For static or semi-static scenes, there are many ways to "simulate" certain features actually not feasible on single photo using the technology the photographer has. For example,

  • wider field of view by taking multiple shots in adjacent directions and stitching them into a panorama;
  • deeper DOF by focus stacking;
  • lower ISO by averaging multiple frames;
  • higher dynamic range by merging differently exposed frames into a HDR image.

This makes me wonder, is there any way to use multiple exposures for creating shallower DOF at a given field of view, normally achievable with a faster lens or a bigger sensor. How to do that?

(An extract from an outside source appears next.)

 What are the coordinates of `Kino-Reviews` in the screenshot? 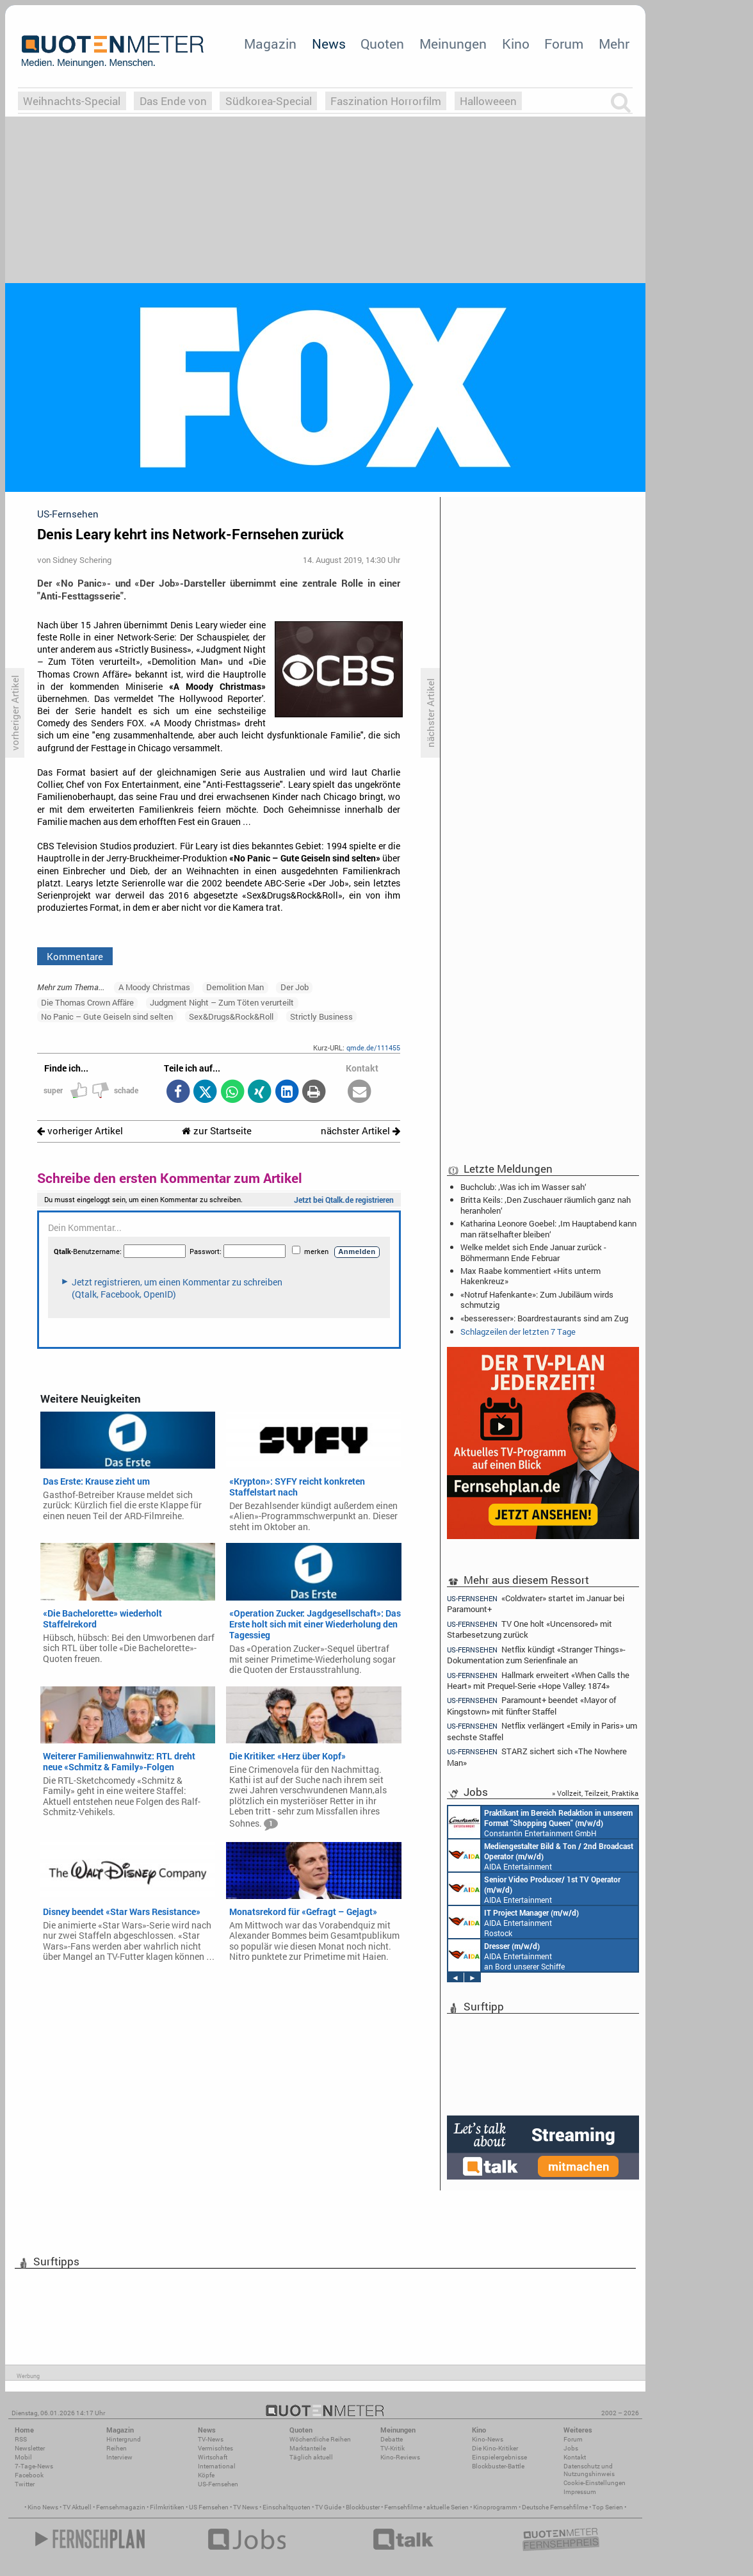 It's located at (400, 2457).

I know it's kind of stupid to start out with a hammer and then invent how to carry water with it... but I stil wonder.

  • 2
    \$\begingroup\$ I think this is actually What is Bokeh panorama (AKA Brenizer method)?, but I have no idea how you'd find that if you didn't know the answer already. \$\endgroup\$
    – mattdm
    Commented Jun 22, 2011 at 17:57
  • 1
    \$\begingroup\$ yeah my first thought was this is a duplicate, but people searching for the answer to this exact question wouldn't find it otherwise! \$\endgroup\$
    – Matt Grum
    Commented Jun 22, 2011 at 18:01

1 Answer 1


Yes indeed, in fact your first bullet point does that. By stitching a panorama you are simulating a larger sensor.

The effect works best when you use a telephoto lens and create a multi-row panorama with approximately the same aspect ratio as a regular photograph. This is sometimes referred to as the Brenizer method (after the person who popularised the technique) or a "Bokeh Panorama".

To convince yourself this works, thing of the last time you saw a telephoto shot (say 200mm) with a sharp background? Never (unless the BG was within the DOF, unlikely unless you shoot 1/128). By stitching several telephoto shots together you get the field of view of a wide lens, but a blurred background in every shot, hey presto shallow depth of field! Stan gives a very good more detailed description of the technique in the answer to this question:

What is "bokeh panorama" (also called the "Brenizer method")?

The opposite also works, if you want to simulate the deep depth of field of a small sensor camera use a very wide angle lens (like a 10mm) and crop a tiny bit out from the centre of the frame and you'll get the equivalent of a slight telephoto on a crop body (albeit at a much lower resolution).